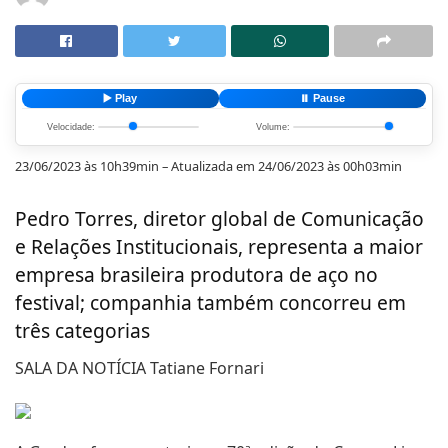
▶️ Play
⏸️ Pause
Velocidade:
Volume:
23/06/2023 às 10h39min – Atualizada em 24/06/2023 às 00h03min
Pedro Torres, diretor global de Comunicação
e Relações Institucionais, representa a maior
empresa brasileira produtora de aço no
festival; companhia também concorreu em
três categorias
SALA DA NOTÍCIA Tatiane Fornari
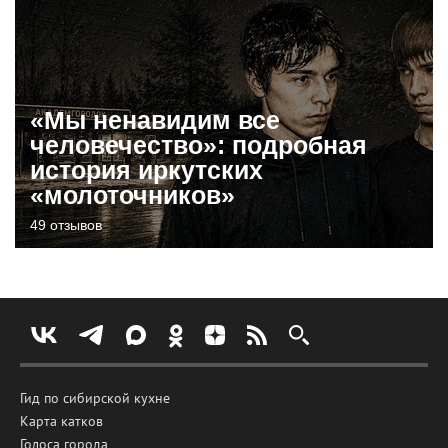
«Мы ненавидим все
человечество»: подробная
история иркутских
«молоточников»
49 отзывов
Гид по сибирской кухне
Карта катков
Голоса города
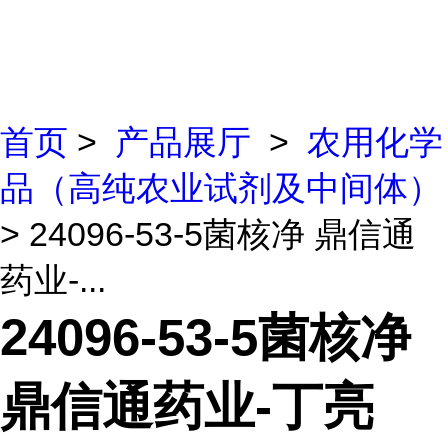
首页
>
产品展厅
>
农用化学
品（高纯农业试剂及中间体）
> 24096-53-5菌核净 鼎信通
药业-...
24096-53-5菌核净
鼎信通药业-丁亮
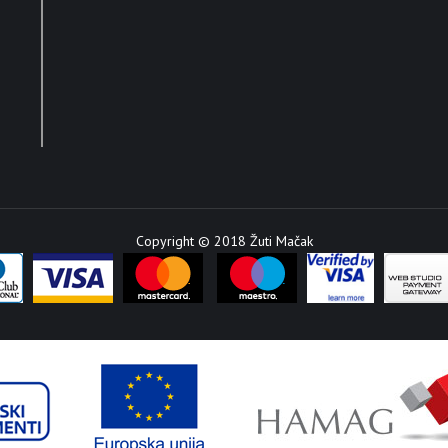
Copyright © 2018 Žuti Mačak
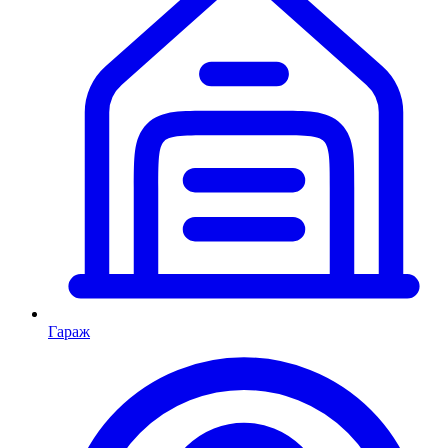
Гараж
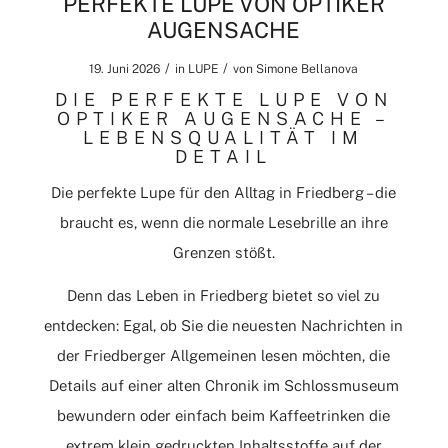
PERFEKTE LUPE VON OPTIKER
AUGENSACHE
/
/
19. Juni 2026
in
LUPE
von
Simone Bellanova
DIE PERFEKTE LUPE VON
OPTIKER AUGENSACHE –
LEBENSQUALITÄT IM
DETAIL
Die perfekte Lupe für den Alltag in Friedberg – die
braucht es, wenn die normale Lesebrille an ihre
Grenzen stößt.
Denn das Leben in Friedberg bietet so viel zu
entdecken: Egal, ob Sie die neuesten Nachrichten in
der
Friedberger Allgemeinen
lesen möchten, die
Details auf einer alten Chronik im Schlossmuseum
bewundern oder einfach beim Kaffeetrinken die
extrem klein gedruckten Inhaltsstoffe auf der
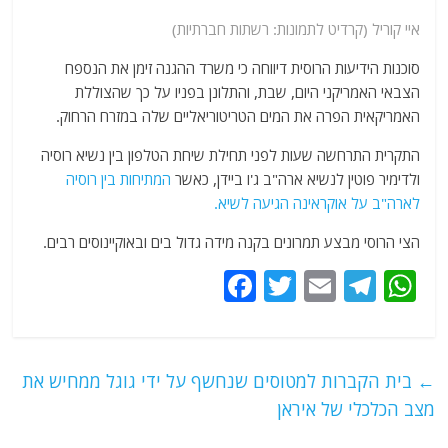
איי קוריל (קרדיט לתמונות: רשתות חברתיות)
סוכנות הידיעות הרוסית דיווחה כי משרד ההגנה זימן את הנספח
הצבאי האמריקני היום, שבת, והתלונן בפניו על כך שהצוללת
האמריקאית הפרה את המים הטריטוריאליים שלה במזרח הרחוק.
התקרית התרחשה שעות לפני תחילת שיחת הטלפון בין נשיא רוסיה
ולדימיר פוטין לנשיא ארה"ב ג'ו ביידן, כאשר
המתיחות בין רוסיה
לארה"ב על אוקראינה הגיעה לשיא.
הצי הרוסי מבצע תמרונים בקנה מידה גדול בים ובאוקיינוסים רבים.
F
T
E
T
W
a
w
m
el
h
c
itt
ai
e
at
e
er
l
g
s
←
בית הקברות למטוסים שנחשף על ידי גוגל ממחיש את
b
ra
A
מצב הכלכלי של איראן
o
m
p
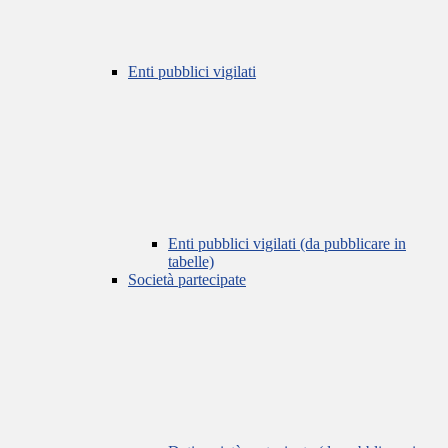
Enti pubblici vigilati
Enti pubblici vigilati (da pubblicare in
tabelle)
Società partecipate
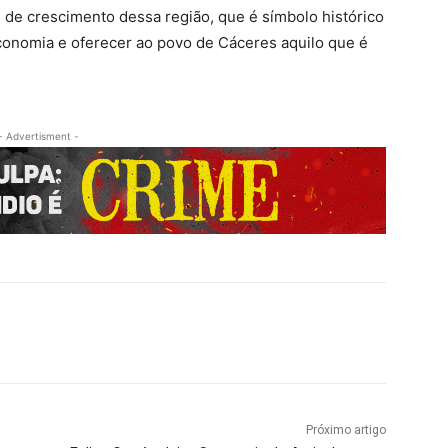
 de crescimento dessa região, que é símbolo histórico
onomia e oferecer ao povo de Cáceres aquilo que é
- Advertisment -
Próximo artigo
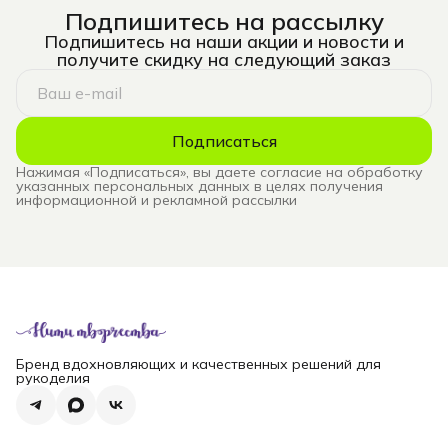
Подпишитесь на рассылку
Подпишитесь на наши акции и новости и
получите скидку на следующий заказ
Подписаться
Нажимая «Подписаться», вы даете согласие на обработку
указанных персональных данных в целях получения
информационной и рекламной рассылки
Бренд вдохновляющих и качественных решений для
рукоделия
- - - -
### TASK DETAILS
Working from the entries above, find every line in which the word "OPTIKER" occurs and copy it.

### TASK RESULT
PERFEKTE LUPE VON OPTIKER
OPTIKER AUGENSACHE –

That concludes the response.